Another Period of Sanctions in Iran: Will The Tanker Market Benefit?
The Iranian oil market factor is back in play in the crude tanker segment. In its latest weekly report, shipbroker Gibson said that “sanctions are back. From Monday any company trading Iranian crude faces being cut out of the US financial system. The Trump Administration has stated its aim is to reduce Iranian shipments to zero, although few expect this to actually be the case. The Administration appears to have softened its stance, perhaps realising that zero exports are both unrealistic, and potentially economically damaging in terms of oil prices. Friday, Bloomberg has reported that waivers are likely to be granted to eight countries, with the official confirmation expected early next week”.
The shipbroker added that “despite this, even Iran’s top buyers during the previous round of sanctions have shown at least some willingness to comply with Washington’s demands. Korea has stopped buying altogether, importing nothing in September, having slowed purchases in previous months. Japan has continued to buy but has steadily reduced its purchases with just one VLCC arriving in the country for October and no known flows for November. Volumes have also eased into the Mediterranean, although some refiners have continued to import up to the wire, with the last Suezmax to come West with Iranian crude currently discharging in Greece. The main Western buyers; Italy, Greece and Spain appear to have now halted all purchases as expected”.
“It is, however, more complicated for other buyers. China, India, Turkey and Syria are all expected to continue purchases, although the volumes remain uncertain. Sinopec and CNPC have publicly stated their intention to skip November loadings citing sanctions concerns, yet overall China is expected to remain Iran’s largest customer. Further muddying the waters, reports of higher volumes of Iranian crude heading into storage in China suggests some Iranian crude could be resold over the coming months.
India also looks set to continue importing, albeit lower volumes. This week the Indian press reported that the country had won waivers from the US, allowing Indian refiners to import 9 million barrels per month up to March 2019, broadly in line with the volumes already expected for November, but below the 17 million tonne per month average imported for the year to date”, said Gibson.
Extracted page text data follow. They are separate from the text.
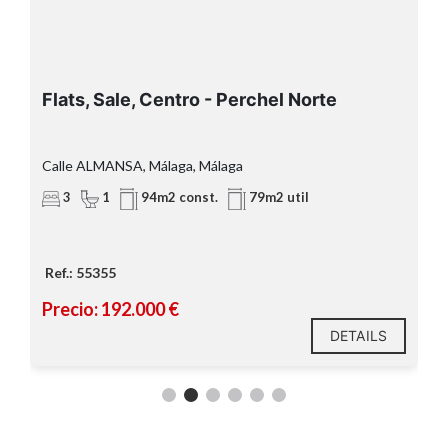
Flats, Sale, Centro - Perchel Norte
Calle ALMANSA, Málaga, Málaga
3
1
94m2 const.
79m2 util
Ref.: 55355
Precio: 192.000 €
DETAILS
According to the shipbroker, “regardless of any waivers it may receive, Turkey may be in no mood to cooperate with the US given recent relations. However, in reality Turkish refiners will be wary of the US, and have so far reduced purchases as they weigh up the risks of non-compliance. For the tanker market, we maintain our view first highlighted in our September 14th report that Iranian sanctions will benefit the crude tanker market. Quite simply, with Iran’s main customers all seemingly reducing their purchases, they will have to source replacement supplies from elsewhere. Given that these replacement supplies will not be shipped on Iranian tonnage, the wider tanker market will benefit. Some of that effect already appears to have materialised in recent weeks, with higher demand for Atlantic Basin crudes in both the Mediterranean and Asia, whilst Middle East exports (excluding Iran) have also increased over the past month. Questions will remain as to precisely how much Iranian crude is finding its way to market. Tracking Iranian crude flows has already become more difficult in recent months, and increasingly movements will be concealed. Likewise, illicit trading of Iranian crude may also slip beneath the radar”, said Gibson.
Meanwhile, in the VLCC tanker market this week, Gibson said that “VLCC rates briefly touched 3 figures into China but, it was never really cemented, as something to build on, and subsequent fixtures have now been fixed slightly lower. Last done for a voyage into South Korea was 270,000mt x ws 93 and 280,000mt x ws 37.5 for the US Gulf but, with Charterers keeping things moving at a slower pace, they are hopeful that such tactics will bear fruit and some potential discounting can be realised. After last week’s sharp gains, Suezmax rates have now stabilised at ws 55 West and ws 120 East. Rates are expected to remain steady next week, although there will be more available tonnage in the next fixing window. There has been very little Aframax enquiry from the AGulf region this week and, with ballasters on the horizon from Singapore, options for Charterers remain healthy. However, the strong performing Mediterranean market has attracted the attention of Eastern vessels, which in turn has enabled Owners to maintain steady levels of 80 x ws 140 for Agulf-East”, the shipbroker said.